Blue Demon basketball adds another transfer player

A rendering of Wintrust Arena from the southwest, showing what the name will look like. (Photo courtesy of DePaul Athletics)

The depth chart at the shooting guard position became a little more crowded today for the DePaul Blue Demon men’s basketball program.

DePaul announced the addition of 6-foot-3-inch graduate transfer Lyrik Shreiner who will become immediately eligible for the 2018-2019 season and will have two total years of eligibility remaining.

“We are really happy to add Lyrik to our team at this stage of the preseason,” Blue Demon head coach Dave Leitao said via a press release from the athletic department. “He has experience playing college basketball over his two seasons at TCU and Cal State Northridge and provides us added depth in our backcourt. Lyrik is a high-level player in the offensive end of the floor and possesses a high basketball IQ that can help every day in practice and during the season when we open our schedule.”

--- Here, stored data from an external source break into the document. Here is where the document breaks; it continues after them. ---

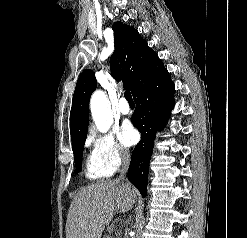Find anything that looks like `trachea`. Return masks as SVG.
<instances>
[{
  "label": "trachea",
  "mask_w": 247,
  "mask_h": 238,
  "mask_svg": "<svg viewBox=\"0 0 247 238\" xmlns=\"http://www.w3.org/2000/svg\"><path fill=\"white\" fill-rule=\"evenodd\" d=\"M124 96H125V98H126V100L128 101L129 104L134 103L130 91H126V92L124 93Z\"/></svg>",
  "instance_id": "3493384b"
}]
</instances>
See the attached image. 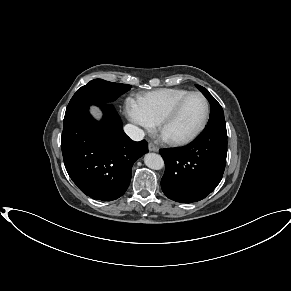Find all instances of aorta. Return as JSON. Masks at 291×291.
I'll list each match as a JSON object with an SVG mask.
<instances>
[{"label":"aorta","mask_w":291,"mask_h":291,"mask_svg":"<svg viewBox=\"0 0 291 291\" xmlns=\"http://www.w3.org/2000/svg\"><path fill=\"white\" fill-rule=\"evenodd\" d=\"M145 165L153 170H160L164 167L163 158L156 153H148L144 156Z\"/></svg>","instance_id":"1"}]
</instances>
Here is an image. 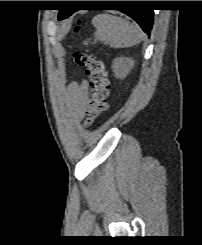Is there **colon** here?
Returning a JSON list of instances; mask_svg holds the SVG:
<instances>
[{
	"label": "colon",
	"instance_id": "colon-1",
	"mask_svg": "<svg viewBox=\"0 0 202 245\" xmlns=\"http://www.w3.org/2000/svg\"><path fill=\"white\" fill-rule=\"evenodd\" d=\"M74 61L84 70L88 79L84 120L91 123L100 118L108 109L110 81L107 68L104 61L98 59L93 53L77 52L74 55Z\"/></svg>",
	"mask_w": 202,
	"mask_h": 245
}]
</instances>
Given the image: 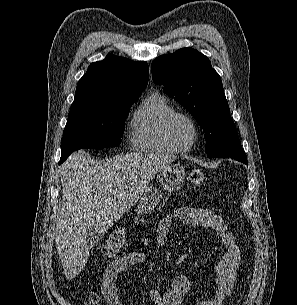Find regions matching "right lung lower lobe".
Returning a JSON list of instances; mask_svg holds the SVG:
<instances>
[{"label":"right lung lower lobe","mask_w":297,"mask_h":305,"mask_svg":"<svg viewBox=\"0 0 297 305\" xmlns=\"http://www.w3.org/2000/svg\"><path fill=\"white\" fill-rule=\"evenodd\" d=\"M65 160L63 158L60 159L59 164H61L62 162H64Z\"/></svg>","instance_id":"right-lung-lower-lobe-1"}]
</instances>
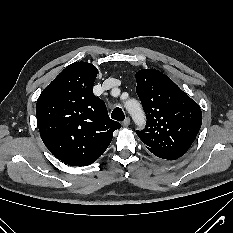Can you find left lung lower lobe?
I'll use <instances>...</instances> for the list:
<instances>
[{
	"mask_svg": "<svg viewBox=\"0 0 233 233\" xmlns=\"http://www.w3.org/2000/svg\"><path fill=\"white\" fill-rule=\"evenodd\" d=\"M147 149L152 152L155 156L159 157V158H162V159H167V160H175L179 157L177 156H174V155H170V154H166V153H162V152H158L156 150H153L151 148H148Z\"/></svg>",
	"mask_w": 233,
	"mask_h": 233,
	"instance_id": "left-lung-lower-lobe-1",
	"label": "left lung lower lobe"
}]
</instances>
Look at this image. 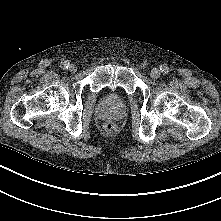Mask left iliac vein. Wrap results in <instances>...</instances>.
<instances>
[{"label":"left iliac vein","instance_id":"obj_1","mask_svg":"<svg viewBox=\"0 0 221 221\" xmlns=\"http://www.w3.org/2000/svg\"><path fill=\"white\" fill-rule=\"evenodd\" d=\"M160 75H161V72H160V70H159L158 68H153V69L151 70V72H150V76H151L152 78H154V79L159 78Z\"/></svg>","mask_w":221,"mask_h":221}]
</instances>
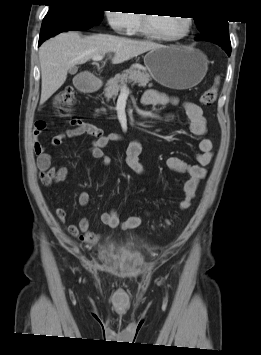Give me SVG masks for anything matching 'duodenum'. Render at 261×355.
Here are the masks:
<instances>
[{"mask_svg":"<svg viewBox=\"0 0 261 355\" xmlns=\"http://www.w3.org/2000/svg\"><path fill=\"white\" fill-rule=\"evenodd\" d=\"M77 88L82 91H94L97 89V82L92 78H80L76 82Z\"/></svg>","mask_w":261,"mask_h":355,"instance_id":"410a0bca","label":"duodenum"}]
</instances>
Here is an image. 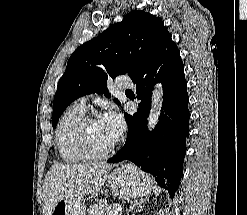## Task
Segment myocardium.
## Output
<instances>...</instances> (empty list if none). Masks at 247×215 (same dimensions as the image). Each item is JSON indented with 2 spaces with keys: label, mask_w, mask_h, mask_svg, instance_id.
I'll use <instances>...</instances> for the list:
<instances>
[{
  "label": "myocardium",
  "mask_w": 247,
  "mask_h": 215,
  "mask_svg": "<svg viewBox=\"0 0 247 215\" xmlns=\"http://www.w3.org/2000/svg\"><path fill=\"white\" fill-rule=\"evenodd\" d=\"M98 120L94 114L84 115L77 123L74 131L75 141L82 154L91 160H100L109 157L116 149L118 141L116 140L109 148L98 151L94 149L88 138V126L90 123Z\"/></svg>",
  "instance_id": "1"
}]
</instances>
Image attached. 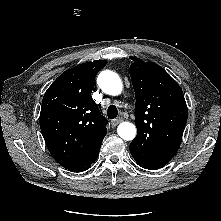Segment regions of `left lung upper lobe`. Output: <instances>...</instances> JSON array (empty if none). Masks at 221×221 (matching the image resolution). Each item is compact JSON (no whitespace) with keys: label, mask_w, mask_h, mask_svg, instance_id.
Returning a JSON list of instances; mask_svg holds the SVG:
<instances>
[{"label":"left lung upper lobe","mask_w":221,"mask_h":221,"mask_svg":"<svg viewBox=\"0 0 221 221\" xmlns=\"http://www.w3.org/2000/svg\"><path fill=\"white\" fill-rule=\"evenodd\" d=\"M130 59L137 135L129 149L137 163L163 167L176 154L187 122L183 91L159 65Z\"/></svg>","instance_id":"obj_1"}]
</instances>
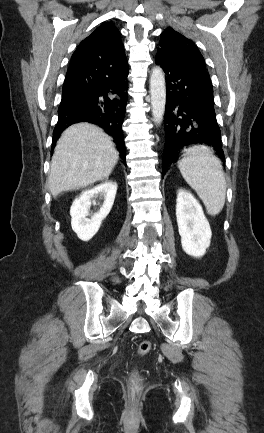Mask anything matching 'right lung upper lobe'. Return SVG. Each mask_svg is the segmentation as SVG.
Listing matches in <instances>:
<instances>
[{
  "mask_svg": "<svg viewBox=\"0 0 264 433\" xmlns=\"http://www.w3.org/2000/svg\"><path fill=\"white\" fill-rule=\"evenodd\" d=\"M126 61L119 30L111 22H104L79 44L70 67L96 63L119 65Z\"/></svg>",
  "mask_w": 264,
  "mask_h": 433,
  "instance_id": "obj_1",
  "label": "right lung upper lobe"
}]
</instances>
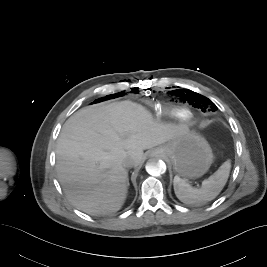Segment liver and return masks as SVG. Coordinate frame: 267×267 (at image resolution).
Wrapping results in <instances>:
<instances>
[{
  "mask_svg": "<svg viewBox=\"0 0 267 267\" xmlns=\"http://www.w3.org/2000/svg\"><path fill=\"white\" fill-rule=\"evenodd\" d=\"M186 125L161 123L143 106L121 101L75 112L57 141L56 171L70 202L92 215L117 212L127 197L128 171L144 161L143 150L171 141Z\"/></svg>",
  "mask_w": 267,
  "mask_h": 267,
  "instance_id": "6515ba94",
  "label": "liver"
}]
</instances>
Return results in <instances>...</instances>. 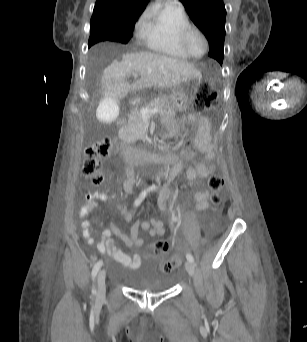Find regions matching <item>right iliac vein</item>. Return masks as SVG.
<instances>
[{
    "label": "right iliac vein",
    "mask_w": 307,
    "mask_h": 342,
    "mask_svg": "<svg viewBox=\"0 0 307 342\" xmlns=\"http://www.w3.org/2000/svg\"><path fill=\"white\" fill-rule=\"evenodd\" d=\"M105 279H106V270L102 269L100 270L97 276V297L99 299H103L106 294Z\"/></svg>",
    "instance_id": "1"
}]
</instances>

The Phoenix resident was a three-star recruit coming out of high school at Hillcrest Academy in Mesa, Ariz. He struggled to find playing time his freshman season at Texas Christian University, averaging 1.8 points in 5.3 minutes of playing time per game before transferring to California State University, Northridge. After sitting out a year per transfer player protocol, he put up 9.0 points per game (fourth on his team) and grabbed 4.7 rebounds per game (third on his team) for CSUN during his sophomore season.

Shreiner joins forwards Darious Hall and center Femi Olujobi as the third transfer player the Blue Demons have added this summer.

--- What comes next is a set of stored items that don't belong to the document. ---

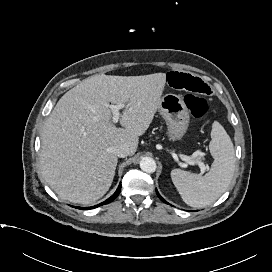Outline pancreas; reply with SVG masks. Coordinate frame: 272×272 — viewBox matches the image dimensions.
I'll list each match as a JSON object with an SVG mask.
<instances>
[{
  "instance_id": "1",
  "label": "pancreas",
  "mask_w": 272,
  "mask_h": 272,
  "mask_svg": "<svg viewBox=\"0 0 272 272\" xmlns=\"http://www.w3.org/2000/svg\"><path fill=\"white\" fill-rule=\"evenodd\" d=\"M193 160H195V161H201V157H195Z\"/></svg>"
}]
</instances>
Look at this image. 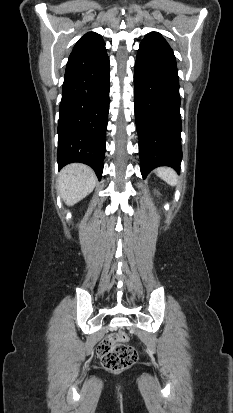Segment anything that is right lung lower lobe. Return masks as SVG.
<instances>
[{
  "mask_svg": "<svg viewBox=\"0 0 233 413\" xmlns=\"http://www.w3.org/2000/svg\"><path fill=\"white\" fill-rule=\"evenodd\" d=\"M110 71L105 43L73 51L59 107L57 161L92 167L101 179L109 112Z\"/></svg>",
  "mask_w": 233,
  "mask_h": 413,
  "instance_id": "right-lung-lower-lobe-1",
  "label": "right lung lower lobe"
}]
</instances>
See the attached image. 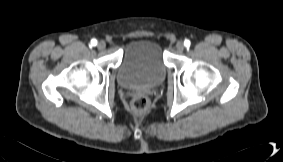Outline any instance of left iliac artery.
<instances>
[{
    "label": "left iliac artery",
    "mask_w": 283,
    "mask_h": 162,
    "mask_svg": "<svg viewBox=\"0 0 283 162\" xmlns=\"http://www.w3.org/2000/svg\"><path fill=\"white\" fill-rule=\"evenodd\" d=\"M190 44H191V42H190L188 39H186V40L184 41V45H185L186 47H189Z\"/></svg>",
    "instance_id": "1"
}]
</instances>
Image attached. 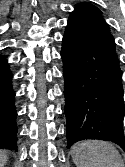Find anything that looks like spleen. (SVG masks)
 Wrapping results in <instances>:
<instances>
[{"instance_id": "3e777b00", "label": "spleen", "mask_w": 125, "mask_h": 167, "mask_svg": "<svg viewBox=\"0 0 125 167\" xmlns=\"http://www.w3.org/2000/svg\"><path fill=\"white\" fill-rule=\"evenodd\" d=\"M70 153L77 167H124L118 150L109 142L81 141L73 145Z\"/></svg>"}]
</instances>
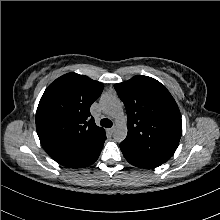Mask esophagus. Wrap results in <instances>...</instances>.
I'll use <instances>...</instances> for the list:
<instances>
[{
	"instance_id": "obj_1",
	"label": "esophagus",
	"mask_w": 220,
	"mask_h": 220,
	"mask_svg": "<svg viewBox=\"0 0 220 220\" xmlns=\"http://www.w3.org/2000/svg\"><path fill=\"white\" fill-rule=\"evenodd\" d=\"M108 131H109V133H113L114 132V128H111Z\"/></svg>"
}]
</instances>
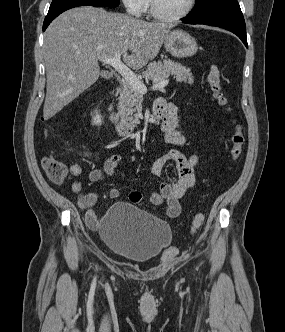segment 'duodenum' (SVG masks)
Listing matches in <instances>:
<instances>
[{
	"label": "duodenum",
	"mask_w": 285,
	"mask_h": 332,
	"mask_svg": "<svg viewBox=\"0 0 285 332\" xmlns=\"http://www.w3.org/2000/svg\"><path fill=\"white\" fill-rule=\"evenodd\" d=\"M114 91H110L109 95L113 96ZM168 104L164 99H158L154 105V120L156 123L162 122L168 110ZM107 114L110 123L115 128L120 136H129L134 131V126L120 120L118 114L115 112L112 104L107 105Z\"/></svg>",
	"instance_id": "410a0bca"
}]
</instances>
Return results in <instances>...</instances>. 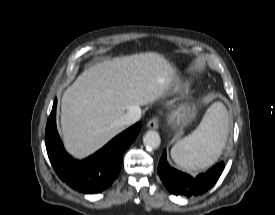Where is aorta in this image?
Segmentation results:
<instances>
[{
	"label": "aorta",
	"mask_w": 275,
	"mask_h": 215,
	"mask_svg": "<svg viewBox=\"0 0 275 215\" xmlns=\"http://www.w3.org/2000/svg\"><path fill=\"white\" fill-rule=\"evenodd\" d=\"M144 145L150 149H156L160 145V135L156 131H148L143 137Z\"/></svg>",
	"instance_id": "aorta-1"
}]
</instances>
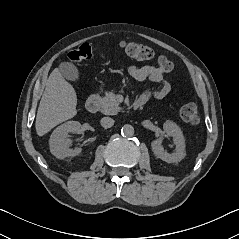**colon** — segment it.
<instances>
[{
  "label": "colon",
  "mask_w": 239,
  "mask_h": 239,
  "mask_svg": "<svg viewBox=\"0 0 239 239\" xmlns=\"http://www.w3.org/2000/svg\"><path fill=\"white\" fill-rule=\"evenodd\" d=\"M121 46L129 56L138 60H151L155 55L153 49L147 45L135 42H122ZM94 52L95 48L93 46L84 43L71 50L68 53V59L72 63L79 64L90 60L93 57ZM158 64L164 73H170L173 70L172 63L166 57H159ZM178 112L182 120L191 125H197L200 122L197 106L193 103L181 104L178 108Z\"/></svg>",
  "instance_id": "obj_1"
}]
</instances>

Shreiner figures to slot into the shooting guard position for the Blue Demons. He’ll compete for playing time with sharpshooting, former University of Illinois player Jalen Coleman-Lands and talented freshman John Diener.

Coleman-Lands (40.2 percent) is a better 3-point shooter than Shreiner (29.1 percent), so that could factor into who starts alongside a point guard in Devin Gage (23.1 percent) or Flynn Cameron (27.3 percent in his last FIBA tournament ) who hasn’t shot the ball well from deep so far in their respective careers.